Micro-current therapy has been used for decades to treat people with Bell’s Palsy. The technology’s toning effect caught the attention of the cosmetic field for its ability to lift the muscles in the face and tighten sagging skin, creating a more youthful appearance.

It sends low-level electrical currents into your skin that is nearly identical to the body’s own natural electrical frequencies. This adds more electrons to your system, helping you make energy more quickly and stimulating at a cellular level. It also boosts your body’s absorption of amino acids, helping the formation of collagen. This results in strengthen and plump the skin and relax underlying muscles to prevent the skin from being folded on itself.  This microcurrent therapy on the face is extremely weak, so you typically won’t feel a thing. 
The benefits:
*Enhances skin cell activity cells and helps increase collagen production, resulting in more toned and less wrinkled skin. * I personally think there's should be more data to prove how and if this device is really effective and you need multiple treatments even in-clinic to see results and maintain results.

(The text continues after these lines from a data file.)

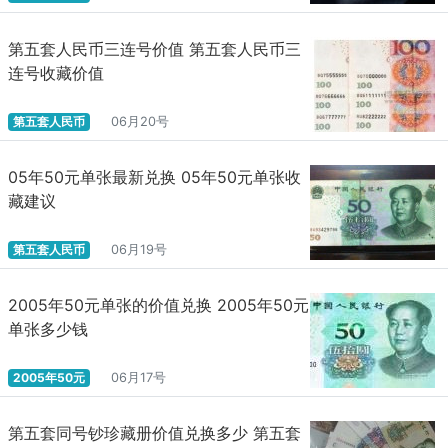
最后，需要肯定文章中的这句话：“货币形态不断在变化中发
第五套人民币三连号价值 第五套人民币三
展”。货币数字化，尤其是央行法定数字货币，都将推动人类货币形
连号收藏价值
态的加速改变和发展。
朱嘉明
第五套人民币
06月20号
2019年10月23日
05年50元单张最新兑换 05年50元单张收
藏建议
摘要
第五套人民币
06月19号
中国央行数字货币的基本框架：
1. 是中央银行的负债，由中央银行进行信用担保，具有无限法
2005年50元单张的价值兑换 2005年50元
偿性(即不能拒绝接受央行数字货币)，是现有货币体系的有效补充。
单张多少钱
2. 央行数字货币的投放模式为“双层运营体系”：上层是央行对
2005年50元
06月17号
商业银行，下层是商业银行对公众。央行按照100%准备金制将央行
数字货币兑换给商业银行，再由商业银行或商业机构将数字货币兑
换给公众。
第五套同号钞珍藏册价值兑换多少 第五套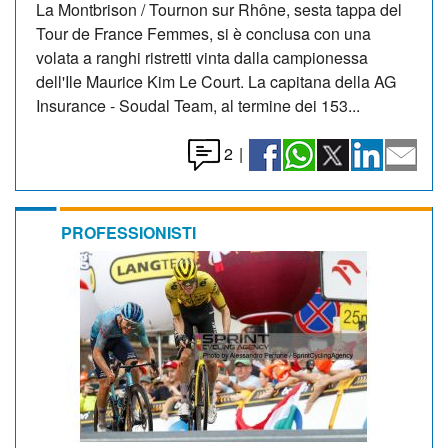
La Montbrison / Tournon sur Rhône, sesta tappa del
Tour de France Femmes, si è conclusa con una
volata a ranghi ristretti vinta dalla campionessa
dell'Ile Maurice Kim Le Court. La capitana della AG
Insurance - Soudal Team, al termine dei 153...
2
|
PROFESSIONISTI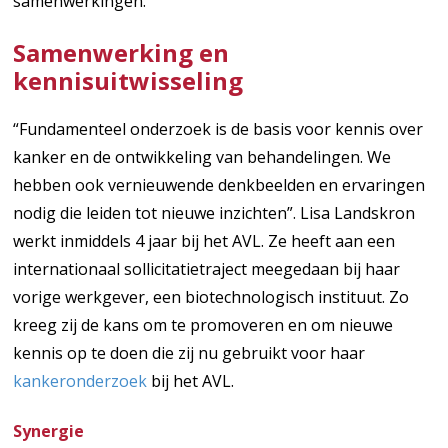
samenwerkingen.
Samenwerking en
kennisuitwisseling
“Fundamenteel onderzoek is de basis voor kennis over
kanker en de ontwikkeling van behandelingen. We
hebben ook vernieuwende denkbeelden en ervaringen
nodig die leiden tot nieuwe inzichten”. Lisa Landskron
werkt inmiddels 4 jaar bij het AVL. Ze heeft aan een
internationaal sollicitatietraject meegedaan bij haar
vorige werkgever, een biotechnologisch instituut. Zo
kreeg zij de kans om te promoveren en om nieuwe
kennis op te doen die zij nu gebruikt voor haar
kankeronderzoek
bij het AVL.
Synergie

In-Clinic VS Home devices:
Home care devices are not nearly as effective as in-clinic micro-current devices but with regular use, it will probably make some difference.

The best candidates are people with mild skin laxity (or sagging), because the skin is still relatively healthy. My best advice would be to use it in conjunction with your in-clinic treatments. Pregnant clients or clients with pacemakers should avoid it.

NuFACE is the most popular at-home device on the market. 
How it works:
Cleanse your skin and then apply a thin layer of conductive gel over the area you want to treat and roll the face for 5 min. 
You need to this everyday for 60 days before seeing results and even then don't expect miracles. It can be a pretty relaxing experience and you shouldn’t experience any discomfort.